··· PROVIDED INFORMATION ···
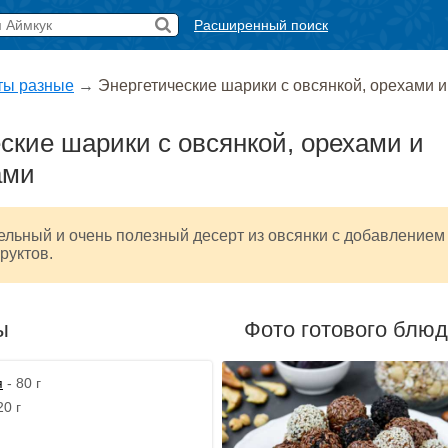
Расширенный поиск
ты разные
→
Энергетические шарики с овсянкой, орехами 
ские шарики с овсянкой, орехами и
ами
ельный и очень полезный десерт из овсянки с добавлением
руктов.
ы
Фото готового блю
я
- 80 г
0 г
···
Reprint the entries above exactly, images removed.

▸ **SOLVED PROBLEM**
Расширенный поиск
ты разные
→
Энергетические шарики с овсянкой, орехами 
ские шарики с овсянкой, орехами и
ами
ельный и очень полезный десерт из овсянки с добавлением
руктов.
ы
Фото готового блю
я
- 80 г
0 г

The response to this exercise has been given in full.